▶ _What you are asked to do_: Please return every line in the following data that includes the string "mode".

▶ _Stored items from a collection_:
···

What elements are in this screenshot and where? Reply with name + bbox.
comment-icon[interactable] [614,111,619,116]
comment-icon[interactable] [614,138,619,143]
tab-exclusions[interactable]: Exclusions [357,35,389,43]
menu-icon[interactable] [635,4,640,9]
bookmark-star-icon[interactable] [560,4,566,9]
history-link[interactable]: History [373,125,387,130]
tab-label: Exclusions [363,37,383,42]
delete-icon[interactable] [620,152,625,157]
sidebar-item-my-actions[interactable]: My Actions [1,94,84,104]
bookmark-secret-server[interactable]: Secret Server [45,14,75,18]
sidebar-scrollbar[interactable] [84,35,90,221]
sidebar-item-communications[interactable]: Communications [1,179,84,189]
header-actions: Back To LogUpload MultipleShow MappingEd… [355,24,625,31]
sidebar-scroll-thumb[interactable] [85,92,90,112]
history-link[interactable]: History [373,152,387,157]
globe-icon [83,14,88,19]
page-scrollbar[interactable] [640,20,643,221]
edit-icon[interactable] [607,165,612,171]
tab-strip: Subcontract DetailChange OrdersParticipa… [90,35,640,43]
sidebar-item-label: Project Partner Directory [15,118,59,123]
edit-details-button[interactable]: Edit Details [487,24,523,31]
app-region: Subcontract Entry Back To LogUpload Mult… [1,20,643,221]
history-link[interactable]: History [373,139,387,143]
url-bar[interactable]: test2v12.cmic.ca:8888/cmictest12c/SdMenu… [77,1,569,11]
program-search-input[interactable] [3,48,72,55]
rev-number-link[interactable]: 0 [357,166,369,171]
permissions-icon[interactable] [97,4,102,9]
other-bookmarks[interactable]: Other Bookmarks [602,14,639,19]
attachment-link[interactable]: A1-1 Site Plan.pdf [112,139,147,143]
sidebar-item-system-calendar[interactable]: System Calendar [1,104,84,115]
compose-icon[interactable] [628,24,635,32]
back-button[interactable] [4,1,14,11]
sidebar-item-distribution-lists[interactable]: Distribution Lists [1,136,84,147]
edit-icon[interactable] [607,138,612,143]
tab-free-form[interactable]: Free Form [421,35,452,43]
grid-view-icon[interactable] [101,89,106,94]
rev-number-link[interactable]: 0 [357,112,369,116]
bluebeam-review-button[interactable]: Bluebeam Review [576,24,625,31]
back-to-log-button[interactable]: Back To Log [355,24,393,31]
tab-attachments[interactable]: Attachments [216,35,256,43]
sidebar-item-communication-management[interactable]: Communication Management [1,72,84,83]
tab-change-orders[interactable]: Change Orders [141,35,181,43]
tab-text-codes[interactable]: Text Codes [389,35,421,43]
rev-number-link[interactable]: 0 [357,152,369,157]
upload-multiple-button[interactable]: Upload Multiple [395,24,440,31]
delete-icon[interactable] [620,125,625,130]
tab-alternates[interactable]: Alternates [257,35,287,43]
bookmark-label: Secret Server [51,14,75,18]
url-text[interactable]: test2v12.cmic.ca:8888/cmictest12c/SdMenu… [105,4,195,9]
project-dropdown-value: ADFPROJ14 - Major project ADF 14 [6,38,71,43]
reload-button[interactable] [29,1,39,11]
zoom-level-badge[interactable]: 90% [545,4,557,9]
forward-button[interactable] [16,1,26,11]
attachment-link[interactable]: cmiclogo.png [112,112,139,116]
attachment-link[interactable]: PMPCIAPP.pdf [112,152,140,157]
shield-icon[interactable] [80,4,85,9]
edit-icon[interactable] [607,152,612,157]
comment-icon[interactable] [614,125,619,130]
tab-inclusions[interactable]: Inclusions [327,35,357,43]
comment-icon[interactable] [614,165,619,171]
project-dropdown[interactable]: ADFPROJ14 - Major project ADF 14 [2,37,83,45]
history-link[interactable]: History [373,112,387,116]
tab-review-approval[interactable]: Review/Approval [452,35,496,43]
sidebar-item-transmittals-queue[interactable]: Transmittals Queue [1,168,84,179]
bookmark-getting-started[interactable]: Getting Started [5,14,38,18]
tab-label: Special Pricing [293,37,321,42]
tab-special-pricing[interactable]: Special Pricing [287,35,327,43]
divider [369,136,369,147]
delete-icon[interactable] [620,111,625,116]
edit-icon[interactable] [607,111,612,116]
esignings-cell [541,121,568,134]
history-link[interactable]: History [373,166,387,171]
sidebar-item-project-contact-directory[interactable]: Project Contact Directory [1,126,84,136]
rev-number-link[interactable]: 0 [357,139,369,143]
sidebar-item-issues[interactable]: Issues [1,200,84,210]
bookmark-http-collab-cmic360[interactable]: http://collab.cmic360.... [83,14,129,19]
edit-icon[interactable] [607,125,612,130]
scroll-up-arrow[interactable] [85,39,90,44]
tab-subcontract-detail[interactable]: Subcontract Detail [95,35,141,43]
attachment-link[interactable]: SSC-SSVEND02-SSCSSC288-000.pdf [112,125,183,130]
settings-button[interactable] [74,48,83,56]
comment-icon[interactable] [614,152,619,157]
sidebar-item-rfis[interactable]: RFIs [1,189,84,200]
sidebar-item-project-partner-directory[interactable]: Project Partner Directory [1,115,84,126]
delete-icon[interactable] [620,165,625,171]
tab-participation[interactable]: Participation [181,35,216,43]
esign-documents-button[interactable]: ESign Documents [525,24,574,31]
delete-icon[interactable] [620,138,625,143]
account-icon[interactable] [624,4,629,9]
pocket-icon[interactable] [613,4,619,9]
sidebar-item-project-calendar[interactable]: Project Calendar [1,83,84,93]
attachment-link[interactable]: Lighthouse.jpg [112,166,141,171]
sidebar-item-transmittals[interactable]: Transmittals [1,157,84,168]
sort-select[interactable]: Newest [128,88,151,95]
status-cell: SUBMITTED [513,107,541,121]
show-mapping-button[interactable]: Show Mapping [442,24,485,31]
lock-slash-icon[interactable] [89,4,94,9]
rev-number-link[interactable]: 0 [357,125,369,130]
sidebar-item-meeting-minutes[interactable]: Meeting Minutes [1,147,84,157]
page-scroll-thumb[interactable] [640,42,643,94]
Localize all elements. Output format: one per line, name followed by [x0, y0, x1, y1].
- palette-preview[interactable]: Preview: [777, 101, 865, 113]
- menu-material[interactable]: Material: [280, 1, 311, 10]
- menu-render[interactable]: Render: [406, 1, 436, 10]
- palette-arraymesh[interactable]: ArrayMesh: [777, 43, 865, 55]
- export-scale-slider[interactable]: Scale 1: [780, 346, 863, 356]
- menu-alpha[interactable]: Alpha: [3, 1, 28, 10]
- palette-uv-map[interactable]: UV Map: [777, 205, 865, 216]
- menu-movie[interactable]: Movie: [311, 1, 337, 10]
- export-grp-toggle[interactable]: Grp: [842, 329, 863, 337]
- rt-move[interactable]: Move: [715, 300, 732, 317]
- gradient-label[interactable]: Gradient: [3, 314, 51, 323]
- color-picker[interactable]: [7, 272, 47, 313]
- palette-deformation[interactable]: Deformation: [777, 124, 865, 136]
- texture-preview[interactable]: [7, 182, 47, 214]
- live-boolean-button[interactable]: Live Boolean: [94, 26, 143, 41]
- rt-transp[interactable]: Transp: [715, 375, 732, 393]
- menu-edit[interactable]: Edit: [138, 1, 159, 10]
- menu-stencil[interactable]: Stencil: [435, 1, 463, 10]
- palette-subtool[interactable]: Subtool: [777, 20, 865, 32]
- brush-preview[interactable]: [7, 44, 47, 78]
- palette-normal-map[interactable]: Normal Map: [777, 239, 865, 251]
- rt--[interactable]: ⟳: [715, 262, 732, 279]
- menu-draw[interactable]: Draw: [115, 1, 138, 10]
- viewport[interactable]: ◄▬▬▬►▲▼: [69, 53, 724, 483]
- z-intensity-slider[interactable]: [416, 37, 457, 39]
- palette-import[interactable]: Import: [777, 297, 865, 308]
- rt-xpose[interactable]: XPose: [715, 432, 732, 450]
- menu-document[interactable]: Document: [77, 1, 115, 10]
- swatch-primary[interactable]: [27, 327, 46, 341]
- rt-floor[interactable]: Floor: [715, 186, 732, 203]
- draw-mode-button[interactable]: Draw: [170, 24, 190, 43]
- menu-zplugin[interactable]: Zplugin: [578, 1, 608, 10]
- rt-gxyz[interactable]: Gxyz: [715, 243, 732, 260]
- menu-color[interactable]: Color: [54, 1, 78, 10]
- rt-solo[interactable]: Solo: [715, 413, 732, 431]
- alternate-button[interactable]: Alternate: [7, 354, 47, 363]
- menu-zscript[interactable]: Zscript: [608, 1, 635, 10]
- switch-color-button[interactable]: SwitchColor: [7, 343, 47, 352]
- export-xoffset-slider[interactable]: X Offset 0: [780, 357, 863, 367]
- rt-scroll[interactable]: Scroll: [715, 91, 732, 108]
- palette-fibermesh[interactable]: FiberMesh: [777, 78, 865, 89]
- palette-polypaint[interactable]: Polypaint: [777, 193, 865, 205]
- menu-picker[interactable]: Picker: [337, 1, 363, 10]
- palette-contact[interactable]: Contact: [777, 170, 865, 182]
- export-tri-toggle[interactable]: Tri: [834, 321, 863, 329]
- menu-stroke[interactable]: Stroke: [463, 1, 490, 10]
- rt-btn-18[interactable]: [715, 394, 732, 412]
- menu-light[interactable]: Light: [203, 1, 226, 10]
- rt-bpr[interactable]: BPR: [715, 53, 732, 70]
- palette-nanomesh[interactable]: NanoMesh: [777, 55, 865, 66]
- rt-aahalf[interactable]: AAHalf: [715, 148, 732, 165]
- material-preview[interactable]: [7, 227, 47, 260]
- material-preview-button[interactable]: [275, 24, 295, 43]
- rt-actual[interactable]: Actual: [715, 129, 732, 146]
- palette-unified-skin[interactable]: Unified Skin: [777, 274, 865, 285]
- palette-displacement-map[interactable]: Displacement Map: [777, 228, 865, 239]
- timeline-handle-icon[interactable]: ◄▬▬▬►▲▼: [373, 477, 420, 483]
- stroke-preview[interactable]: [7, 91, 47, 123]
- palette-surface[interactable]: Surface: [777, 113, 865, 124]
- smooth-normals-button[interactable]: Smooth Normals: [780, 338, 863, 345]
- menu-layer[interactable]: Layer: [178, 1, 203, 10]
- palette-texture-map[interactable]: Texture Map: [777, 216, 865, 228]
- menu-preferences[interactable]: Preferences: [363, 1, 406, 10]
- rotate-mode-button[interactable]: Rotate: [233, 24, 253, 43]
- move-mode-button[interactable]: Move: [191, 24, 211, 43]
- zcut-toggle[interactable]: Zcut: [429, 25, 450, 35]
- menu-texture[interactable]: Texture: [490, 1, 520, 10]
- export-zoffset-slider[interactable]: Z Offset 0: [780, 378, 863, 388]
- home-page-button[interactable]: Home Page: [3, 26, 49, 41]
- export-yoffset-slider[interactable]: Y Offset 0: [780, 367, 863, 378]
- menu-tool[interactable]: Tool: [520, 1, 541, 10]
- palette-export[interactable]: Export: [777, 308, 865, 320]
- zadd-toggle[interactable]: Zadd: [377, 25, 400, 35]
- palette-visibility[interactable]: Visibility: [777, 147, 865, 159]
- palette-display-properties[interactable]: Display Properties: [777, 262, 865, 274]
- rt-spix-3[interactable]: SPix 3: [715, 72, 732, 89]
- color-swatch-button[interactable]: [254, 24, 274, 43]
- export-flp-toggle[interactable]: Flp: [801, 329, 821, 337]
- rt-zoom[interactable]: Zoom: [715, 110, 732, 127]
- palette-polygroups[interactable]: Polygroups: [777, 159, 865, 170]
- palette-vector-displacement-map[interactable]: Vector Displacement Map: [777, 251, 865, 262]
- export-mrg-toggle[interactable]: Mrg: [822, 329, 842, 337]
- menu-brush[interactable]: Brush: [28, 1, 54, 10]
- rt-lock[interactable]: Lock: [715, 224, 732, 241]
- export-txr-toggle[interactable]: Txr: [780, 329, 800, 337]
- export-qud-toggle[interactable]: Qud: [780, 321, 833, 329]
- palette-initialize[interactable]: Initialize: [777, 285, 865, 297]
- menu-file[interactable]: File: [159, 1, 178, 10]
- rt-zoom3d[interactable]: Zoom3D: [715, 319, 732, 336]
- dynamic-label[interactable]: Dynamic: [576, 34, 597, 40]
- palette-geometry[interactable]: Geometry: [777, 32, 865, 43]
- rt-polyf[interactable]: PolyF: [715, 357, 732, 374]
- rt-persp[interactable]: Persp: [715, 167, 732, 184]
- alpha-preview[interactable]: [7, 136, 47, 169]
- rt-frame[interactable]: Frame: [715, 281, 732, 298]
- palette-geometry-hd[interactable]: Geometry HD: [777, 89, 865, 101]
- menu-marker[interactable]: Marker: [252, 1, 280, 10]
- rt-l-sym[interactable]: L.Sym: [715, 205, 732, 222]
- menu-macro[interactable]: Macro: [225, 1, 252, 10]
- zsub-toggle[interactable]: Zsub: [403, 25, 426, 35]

···

▶ _Task response_:
- draw-mode-button[interactable]: Draw: [170, 24, 190, 43]
- rotate-mode-button[interactable]: Rotate: [233, 24, 253, 43]
- move-mode-button[interactable]: Move: [191, 24, 211, 43]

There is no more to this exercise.